Each card keeps two SVG artefacts side by side so the comparison stays visual, legible, and stable across desktop and mobile layouts.
Indirect access + Threshold
Use this pair when entry is said to be available, but the real crossing is hidden, delayed, or socially marked. It is the clearest pair for arrival, permission, onboarding, and access questions.
Route + Interruption
Use this pair when a service looks organised on paper but breaks in the lived sequence. It is useful for pressure points, handoffs, and moments where continuity fails under load.
Dependency + Exchange
Use this pair when the visible interaction depends on backstage conditions or another actor carrying the transfer. It helps teams talk about coordination rather than only interface.
Shelter + Return
Use this pair when recovery matters as much as first-pass completion. It helps frame retry, reassurance, and safe re-entry as designed conditions rather than edge cases.
Action node + Repeated effort
Use this pair when a key service moment keeps absorbing small burdens. It is useful for diagnosing where friction collects until a team starts treating it as normal.
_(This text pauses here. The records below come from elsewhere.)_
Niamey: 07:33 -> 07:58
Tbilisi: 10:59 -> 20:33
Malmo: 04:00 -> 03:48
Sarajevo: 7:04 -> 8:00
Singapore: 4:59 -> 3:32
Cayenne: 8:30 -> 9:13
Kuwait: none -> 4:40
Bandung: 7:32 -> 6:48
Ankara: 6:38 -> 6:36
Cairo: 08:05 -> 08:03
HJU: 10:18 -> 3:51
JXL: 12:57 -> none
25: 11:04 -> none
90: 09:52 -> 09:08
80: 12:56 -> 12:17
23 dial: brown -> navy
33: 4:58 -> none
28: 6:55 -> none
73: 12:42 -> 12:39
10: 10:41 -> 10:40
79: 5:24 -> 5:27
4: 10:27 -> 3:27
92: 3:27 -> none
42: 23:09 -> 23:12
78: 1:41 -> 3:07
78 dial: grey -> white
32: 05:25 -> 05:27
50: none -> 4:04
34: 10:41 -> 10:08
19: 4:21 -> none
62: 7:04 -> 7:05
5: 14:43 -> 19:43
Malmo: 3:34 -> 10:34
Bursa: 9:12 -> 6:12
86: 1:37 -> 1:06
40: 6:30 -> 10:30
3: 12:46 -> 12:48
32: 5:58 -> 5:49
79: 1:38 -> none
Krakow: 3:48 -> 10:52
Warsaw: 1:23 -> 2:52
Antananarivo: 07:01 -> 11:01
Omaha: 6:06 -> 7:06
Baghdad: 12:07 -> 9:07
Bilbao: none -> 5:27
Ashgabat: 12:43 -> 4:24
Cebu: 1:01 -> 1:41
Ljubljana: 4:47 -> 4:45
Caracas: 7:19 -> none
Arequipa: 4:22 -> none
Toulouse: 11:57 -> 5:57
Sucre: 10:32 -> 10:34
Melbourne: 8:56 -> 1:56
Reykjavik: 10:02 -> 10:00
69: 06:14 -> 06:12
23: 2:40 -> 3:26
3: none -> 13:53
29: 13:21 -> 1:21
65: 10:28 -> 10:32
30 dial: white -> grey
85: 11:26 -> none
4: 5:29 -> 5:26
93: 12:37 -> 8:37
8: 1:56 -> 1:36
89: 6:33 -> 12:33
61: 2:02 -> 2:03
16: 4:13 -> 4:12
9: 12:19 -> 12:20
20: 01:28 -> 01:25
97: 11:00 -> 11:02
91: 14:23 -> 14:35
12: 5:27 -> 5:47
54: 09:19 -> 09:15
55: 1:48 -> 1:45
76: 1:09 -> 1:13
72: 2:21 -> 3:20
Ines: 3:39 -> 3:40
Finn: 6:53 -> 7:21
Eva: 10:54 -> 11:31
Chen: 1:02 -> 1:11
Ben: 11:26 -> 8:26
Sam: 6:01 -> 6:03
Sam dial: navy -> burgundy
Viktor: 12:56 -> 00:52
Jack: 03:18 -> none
Ambiguity + Directed effort
Use this pair when unclear meaning forces the person to work harder simply to keep moving. It is a good facilitation lens for confusion, hesitation, and compensatory effort.
Applied reading
How the artefacts help read a problem or decision
The page is not a detached glossary. Its value comes from being used against real material already present on the site: stories about access, case studies under commercial constraint, and a homepage position that treats facilitation as part of design work rather than an afterthought.
The Shape of Access
This page translates threshold conditions into story. The facilitation value is that a group can move from a vivid narrative of entry to a sharper discussion about who was imagined, who was diverted, and what the environment declared before anyone arrived.
Case-study diagnosis
The case studies show why paired signs matter in practice. Commercial pressure rarely presents as one isolated issue. More often, a route breaks, an exchange becomes overloaded, or dependency stays hidden until the service starts failing in public.
Homepage position
The homepage frames the practice as research, design, and facilitation under real conditions. This specimen page gives that stance a concrete form: artefacts that can be read editorially and then used operationally in a room.
Workshop rhythm
A simple way to use the page in a session
Start with the live moment
Bring one concrete service situation into view first. Ask what the person is trying to do before naming the system around them.
Compare one sign with another
Use a single sign when the condition is clear. Use a pair when the problem depends on tension, overlap, or contradiction between conditions.
Turn the reading into a decision
End the exercise by asking what must change: the threshold, the dependency, the recovery path, the communication, or the visible support around the moment.